God is seeking for true worshipers.  To review, worship is recognizing who God is and giving Him what He wants.  You are not a success if you do not worship God.

3 comments:

Bill Hardecker said...

Thanks for sharing this Pastor Brandenburg. May our churches be about these eight Scriptural agendas during our services. What a helpful post. Also I appreciate the Bible verses to look up and study out. God alone really is worthy of worship. He is the audience of what we offer him in music and all else. It is all about Him! He is preeminent. God bless you.

Farmer Brown said...

This is good, and a good subject to understand. In my own life, I really did not understand worship for many years after being saved. Defining worship is not something on which I have heard much preaching, but it is so important.

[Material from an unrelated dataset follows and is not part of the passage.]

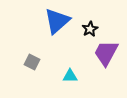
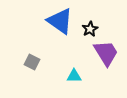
blue triangle: moved 3 px right; rotated 44 degrees counterclockwise
purple trapezoid: rotated 120 degrees clockwise
cyan triangle: moved 4 px right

Perhaps the passage which gave me the most clarity is Matthew 8:2 And, behold, there came a leper and worshiped him, saying, Lord, if thou wilt, thou canst make me clean.

What the leper does is worship. He worships in what he says. You said, "worship is recognizing who God is and giving Him what He wants." This is exactly what we see here.

Consider that no Jew had ever been cured of a natural case of leprosy, at least that we know of. As far as we know, Leviticus 14 had never been used. This man had no reason to think he could be rid of this dread disease, he could be the first to go through the cleansing. He had no evidence leprosy could be cured.

Except, like the Centurion later, he had complete faith in God and knew that God, by an act of his will, could cure him. His faith in God was the only evidence he needed. The leper had no doubt who this man before him was and what this man could do, and this leper unhesitating placed his faith in Jesus.

In what he said he both recognized who Jesus was and gave him what he wanted, his complete trust and faith. In doing so, he worshiped the Lord.

Bill Hardecker said...

Pastor Brandenburg,
Your thoughts please on the influence of the Synagogue on New Testament church services, if any. Part of what I am getting at is the benediction. Synagogues had that as a part of their gathering. We see some benedictions in Scripture but is that just that (??) or should benedictions have a part at the conclusion of a church service, or is that a formality? Is that more of a protestant tradition? What say you?